|22| Oksijen ve Hayat Suyu

3K 296 201
                                    

😭| Yorumlar emojilerle dolsun..

×

Babam hızla yanımıza gelerek Taehyung'u kolundan tutup kaldırdığında, Taehyung diretmeden karşısında durmuş ve söyleyeceklerini beklemişti.

"Bir daha onun yanında seni görmek istemiyorum. Ki eğer görürsem.. Seni polise şikayet ederim!"

Taehyung hiç bundan etkilenmemiş bir surat ifadesiyle babama bakarken, gözlerindeki perde yavaş yavaş kalkmış ve babamın onu tuttuğu koluyla kapıya doğru sürüklemesiyle hüzün ortaya çıkmıştı.

"Bay Park lütfen engel olmayın; Jimin'i görmeden, sesini duymadan nefes alamam ki.
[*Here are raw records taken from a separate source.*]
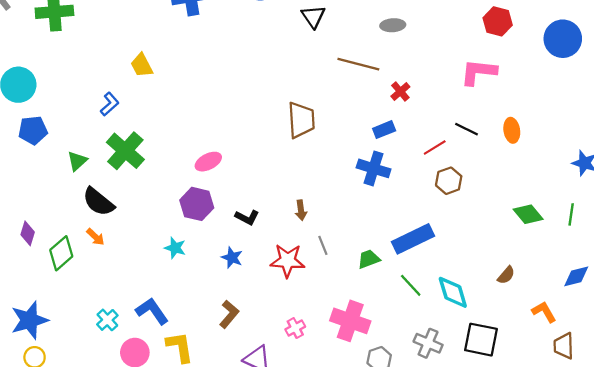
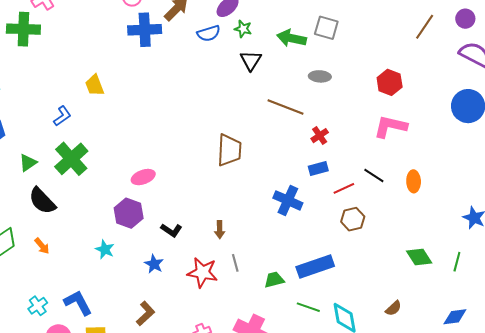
red hexagon: (498, 21) -> (390, 82), moved
blue rectangle: (384, 130) -> (318, 169), moved
orange arrow: (96, 237) -> (42, 246), moved
green line: (411, 285) -> (308, 307), turned -35

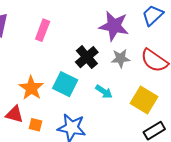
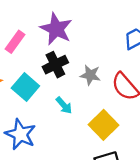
purple star: (114, 26) -> (56, 29), moved
pink rectangle: (43, 30) -> (15, 42), moved

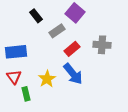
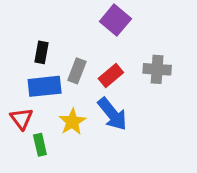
black rectangle: (36, 16) -> (41, 52), moved, turned 48
gray rectangle: (57, 31) -> (77, 71), moved, turned -35
blue rectangle: (16, 52) -> (45, 86), moved

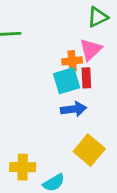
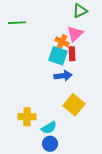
orange cross: (72, 61) -> (62, 42), turned 32
cyan square: (67, 81) -> (58, 56), turned 36

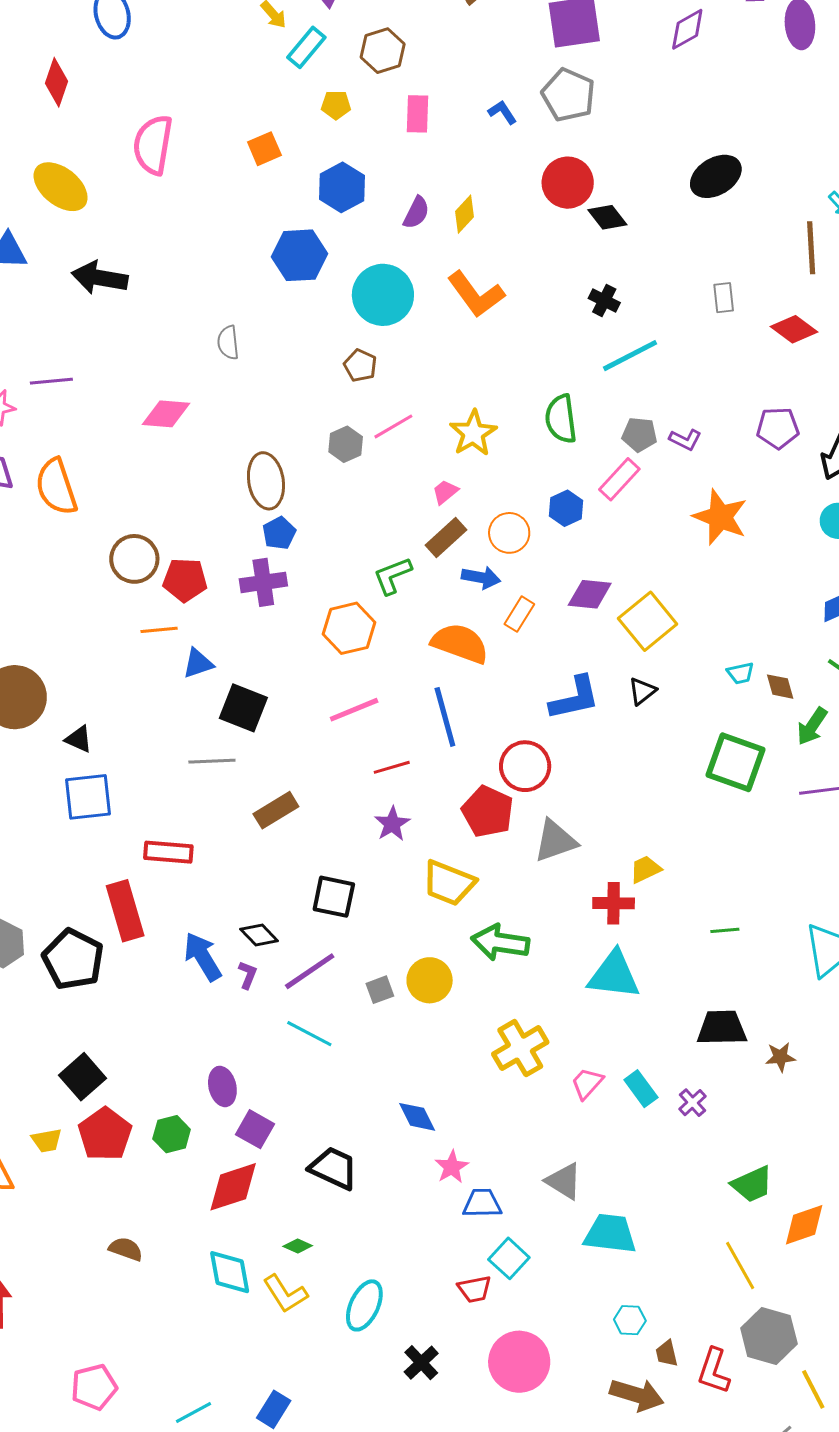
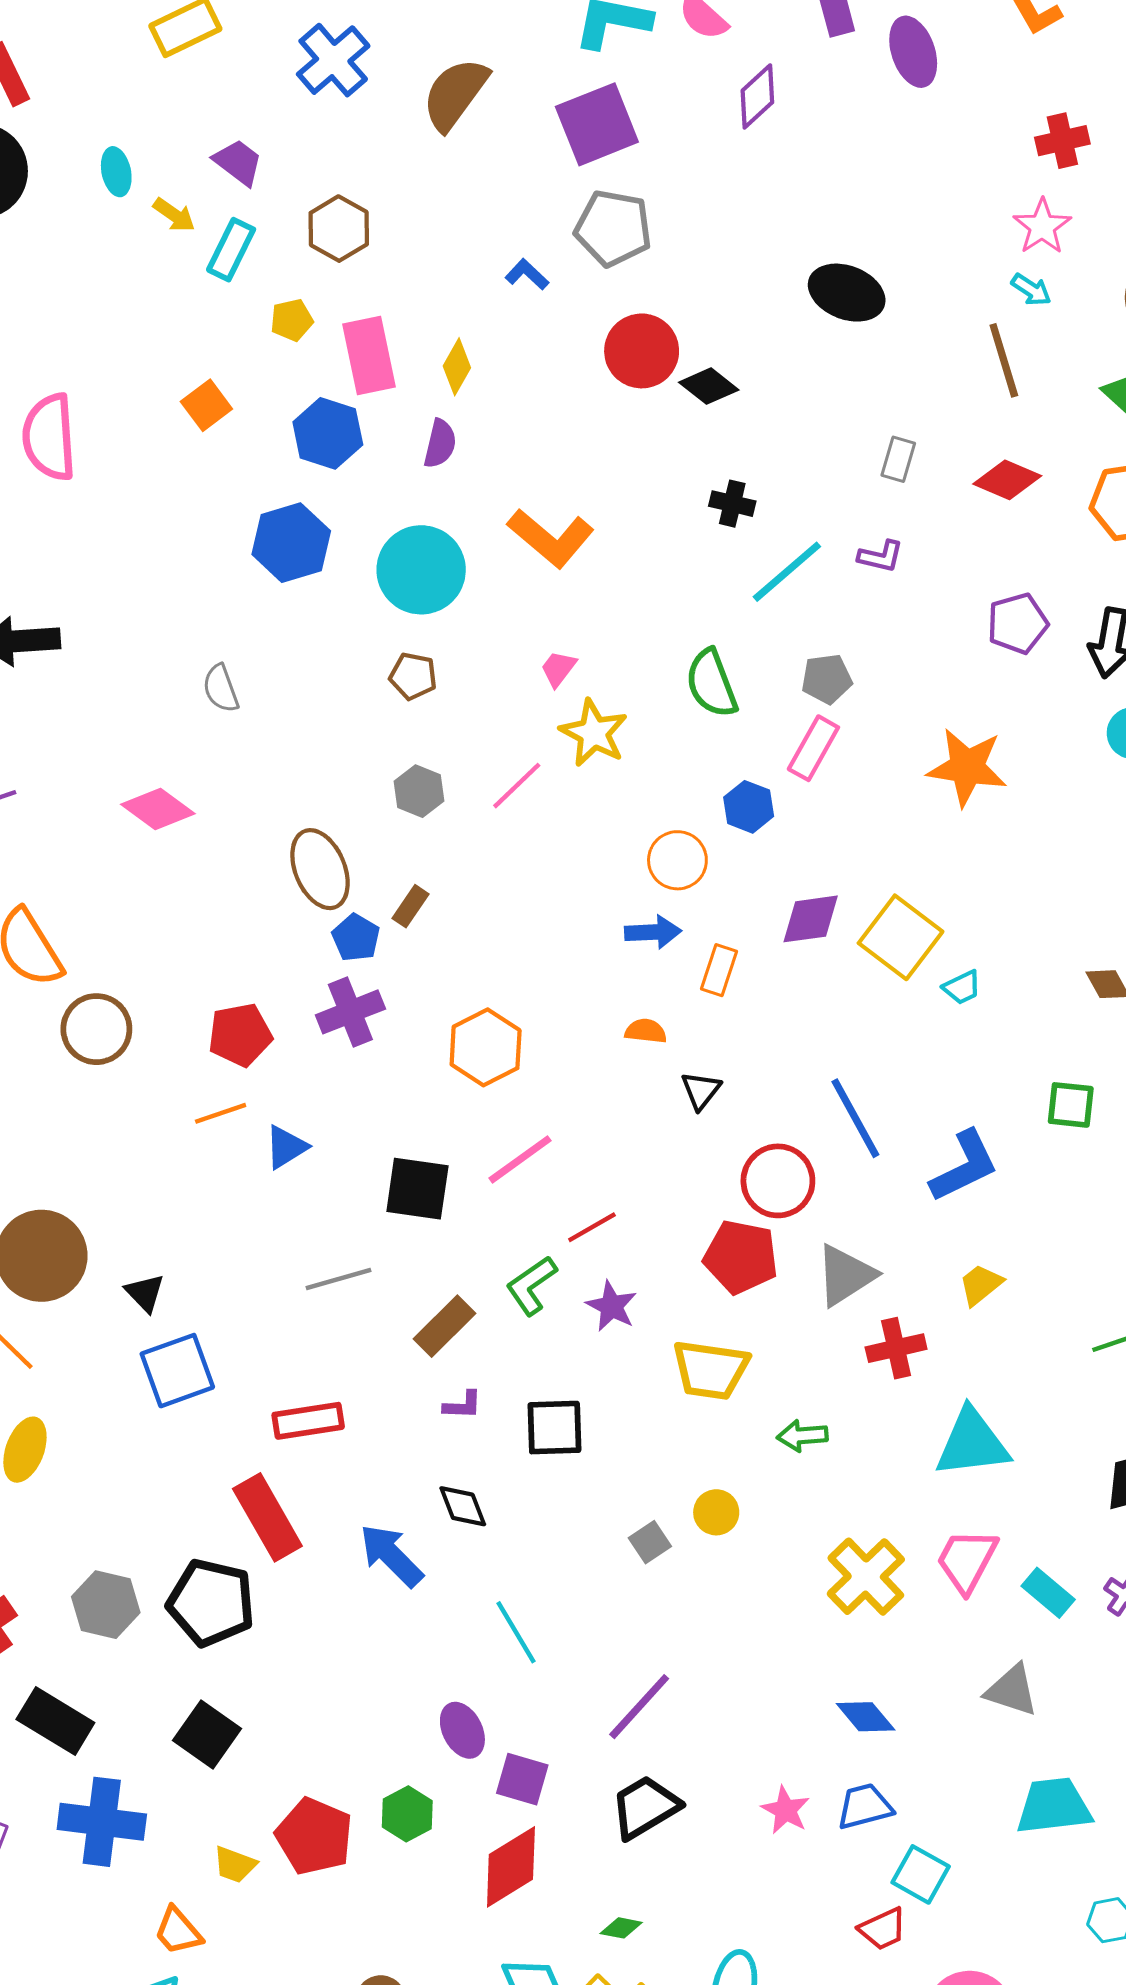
pink rectangle: (418, 114) -> (369, 356), moved, size x1.4
black ellipse: (716, 176) -> (847, 293), turned 66
yellow diamond: (465, 214) -> (457, 367), moved
gray rectangle: (724, 298) -> (898, 459), turned 36
pink diamond: (166, 414) -> (158, 809), turned 45
pink line: (393, 426) -> (517, 786), moved
purple L-shape: (685, 440) -> (881, 556), moved
pink trapezoid: (445, 492) -> (558, 669), moved
brown rectangle: (446, 537) -> (410, 906), moved, size x0.7
brown circle: (134, 559) -> (96, 1029), moved
green L-shape: (392, 576) -> (531, 1285), moved
orange semicircle: (460, 643) -> (646, 1031), size x0.5
cyan trapezoid: (740, 673) -> (962, 987), moved
black triangle: (642, 691) -> (701, 1091), moved
blue L-shape: (575, 698) -> (964, 1166), moved
black square: (243, 708) -> (417, 1189), moved
blue line: (445, 717) -> (855, 1118), moved
black triangle: (79, 739) -> (145, 1293), turned 36
green square: (735, 762) -> (1071, 1105), size x0.6
red cross: (614, 903) -> (896, 1348), moved
black diamond: (259, 935) -> (463, 1506), turned 36
green arrow: (500, 942) -> (802, 1436), size x0.6
purple line: (310, 971) -> (639, 1707), moved
purple L-shape: (248, 975) -> (463, 1405), moved, turned 84
yellow circle: (430, 980) -> (716, 1512), size x0.7
cyan line: (309, 1034) -> (516, 1632), moved, turned 45
black square: (82, 1077) -> (207, 1735), moved
pink trapezoid: (587, 1083) -> (967, 1561), moved, size x1.4
blue diamond: (417, 1117) -> (866, 1717), moved
yellow trapezoid: (47, 1140) -> (235, 1865), turned 44
pink star: (452, 1167) -> (785, 1810), moved
black trapezoid: (333, 1168) -> (645, 1807), turned -42
gray triangle: (564, 1181) -> (1012, 1690), moved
Karşı gelmeyin, ne olur."
Taehyung saygısından dolayı hâlen daha babamın ittirişini kabul edip demir kapıya doğru ilerlediğinde, arkalarından hızla koşmuştum.
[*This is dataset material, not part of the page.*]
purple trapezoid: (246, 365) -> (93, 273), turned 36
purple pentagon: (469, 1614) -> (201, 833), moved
"Baba onu sevdiğimi söylüyorum sana, neden hâlâ böyle davranıyorsun? O olmadan ben yaşayamam, ona aşığım neden anlamak istemiyorsun?!"
Kolunu tutup sarstığımda, bana öfkeye bürünmüş bakışlarından atmış ve Taehyung'u kapının önüne çıkarmadan derin sesiyle konuşmuştu.
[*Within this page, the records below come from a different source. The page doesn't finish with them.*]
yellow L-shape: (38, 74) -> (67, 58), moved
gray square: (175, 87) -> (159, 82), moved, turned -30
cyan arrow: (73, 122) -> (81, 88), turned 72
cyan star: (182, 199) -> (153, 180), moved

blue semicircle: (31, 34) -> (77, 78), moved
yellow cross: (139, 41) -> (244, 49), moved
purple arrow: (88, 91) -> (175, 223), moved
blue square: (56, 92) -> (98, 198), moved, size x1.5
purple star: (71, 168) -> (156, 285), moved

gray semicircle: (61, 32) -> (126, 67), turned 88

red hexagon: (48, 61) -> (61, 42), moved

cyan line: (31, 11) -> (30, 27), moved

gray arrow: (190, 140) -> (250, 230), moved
"Birbirinizin oksijeni ve hayat suyu olmayı ne kadar da çabuk öğrenmişsiniz! Aşkmış.. Peh! İki erkeğin arkadaşlığı, el sıkışmadan öte gidemez!"

Senin ben çenenin bağını

×

Taehyung gittiğinden -babam yaka paça onu kovduğundan- beri tam iki gün geçmişti.
Bu iki gün boyunca yanlızca yatağımda oturuyor, geceleri ise çaresiz bir şekilde ağlayarak birlikte yattığımız yastığımı kokluyordum.
Hayatım boyunca aşk acısı çekmedim. Çekenleri ise kınadım. Biri için gözyaşı dökmenin ne anlama geldiğini bilmeden, onlara bir eziklermiş gibi baktım.
Ama şimdi, ben o durumdaydım. Yüzü aklıma geldikçe, sesi kulaklarımda çınladıkça ona olan özlemim artıyor, elimden ise ağlamaktan başka birşey gelmiyordu.

Babam telefonuma el koymuştu. Beni ise servise yazdırmıştı ama ben okula gitmek istemiyordum. Çünkü yetmezmiş gibi bana servise binene kadar yanımda durması için komşu çocuğunu ayarlamıştı. Resmen bu durumdan dolayı Taehyung ile evin önünde buluşma hayallerimiz, çöp olmuştu.

"Oğlum, müsait misin canım?"
Kapımın önünden annemin sesini duyduğumda, bakışlarımı karşımdaki çalışma masamdan ona doğru çevirdim.

"Gelebilirsin anne."

Kısaca konuştuğumda, annem içeri girmiş ve yavaş adımlarla yatağımın kenarına oturmuştu.
Gözleri beni bulduğunda, gülümsemiş ve saçlarım arasında tek elini gezdirirken fısıldamıştı.
"Kendini yanlız hissetme sakın güzel oğlum, çünkü annen senin her zaman yanında. Babanı biliyorsun, gök gürültüsü gibidir. Saniyelik. Yıldırım da atabilir, kuru gürültü de yapabilir. Bunu normal karşılamasını hemen bekleyemeyiz, yıllarca seni öyle bildi çünkü. Mutlaka alışacaktır bu duruma."
Başa dönmüştük..
Yine kişisel problemim ile ağlayan ben ve yine yanımda olup beni ikinci kez düştüğüm bataklığımdan kurtarmak isteyen annem.

Burnumu çekip kollarımı yavaşça ona doladığımda, bir eli sırtımdayken diğer eli saçlarımı okşuyordu.
"Anne.. ya alışmazsa? Ben, onsuz geçen bu iki günde zor dayanmışken.. Onun alışma süresi ya çok uzarsa?"

Beni kendisinden ayırdığında, baş parmakları ile göz altlarımı silmiş ve anlımı öptükten sonra fısıldamıştı.
"Alışmak zorunda. Ve bu uzun sürmeyecek. Sen meraklanma, tamam mı?"